白アルマイトと黒アルマイトは、どちらもアルミニウムの表面に酸化皮膜を形成するアルマイト処理ですが、いくつかの違いがあります。
白アルマイト・黒アルマイト処理の違い①:色味
白アルマイト処理
黒アルマイト処理
この2つのアルマイト処理において、最も分かりやすい違いは色です。白アルマイトは無色透明の皮膜を形成するため、アルミニウム本来の色に近い銀白色となります。一方、黒アルマイトは、アルマイト処理後に黒色の染料で着色することで黒色になります。
白アルマイト・黒アルマイト処理の違い②:処理工程
白アルマイトと黒アルマイト処理は、いずれも同じ処理工程を踏みますが、黒アルマイトは染色工程が追加されるという点に違いがあります。
- アルマイト処理工程
- 前処理(脱脂、エッチングなど):素材表面の汚れや酸化皮膜を除去します。
- アルマイト処理(陽極酸化):電解液中でアルミニウムを陽極として通電し、酸化皮膜を形成します。
- 封孔処理:生成した酸化皮膜の微細な孔を閉じ、耐食性を向上させます。
- 黒アルマイトの追加工程
- 染色処理:アルマイト処理後の酸化皮膜に黒色の染料を浸透させます。
白アルマイト・黒アルマイト処理の違い③:製品の用途
白アルマイトは、その耐食性、耐摩耗性、装飾性から、様々な用途に用いられています。例えば、日用品、建材、自動車部品、電子機器部品など、幅広い分野で利用されています。
当社での実績としては工作機械や、繊維機械の部品として使用されます。主な事例は下記があります。(※画像をクリックしていただけましたら、事例の詳細をご覧いただけます。)
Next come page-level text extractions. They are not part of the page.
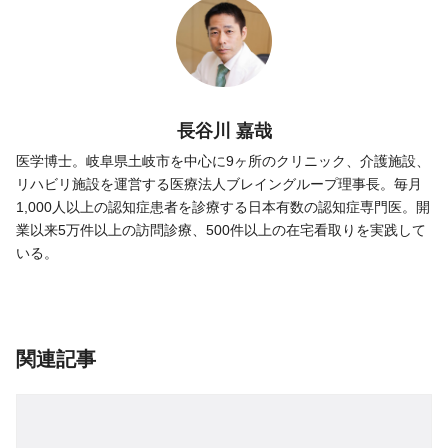
長谷川 嘉哉
医学博士。岐阜県土岐市を中心に9ヶ所のクリニック、介護施設、
リハビリ施設を運営する医療法人ブレイングループ理事長。毎月
1,000人以上の認知症患者を診療する日本有数の認知症専門医。開
業以来5万件以上の訪問診療、500件以上の在宅看取りを実践して
いる。
関連記事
黒アルマイトは、白アルマイトと同様に耐食性、耐摩耗性を持ちますが、黒色の外観から、高級感や重厚感を求める製品に多く用いられます。例えば、カメラ、オーディオ機器、時計、装飾品などによく利用されています。当社では黒アルマイト処理を繊維機械部品への処理として対応した実績があります。(※画像をクリックしていただけましたら、事例の詳細をご覧いただけます。)
白アルマイト・黒アルマイト処理の違い④:その他
白アルマイトと黒アルマイト処理の“その他”の違いとしては、処理内容などに応じて仕上がりに差が生じる点です。
例えば、白アルマイトで云えば、アルミニウムの種類や処理条件によって乳白色や灰色など、若干色味が異なる場合があります。一方、黒アルマイトは、染料の種類や濃度、染色時間などによって、色の濃さや光沢が調整でき、光沢のある黒アルマイトや、つや消しの黒アルマイトなど、様々な表面仕上げが可能です。
白アルマイトと黒アルマイトは、それぞれに特徴があり、用途に応じて使い分けられています。製品の用途やデザイン、求められる性能などを考慮して、適切なアルマイト処理を選択することが重要です。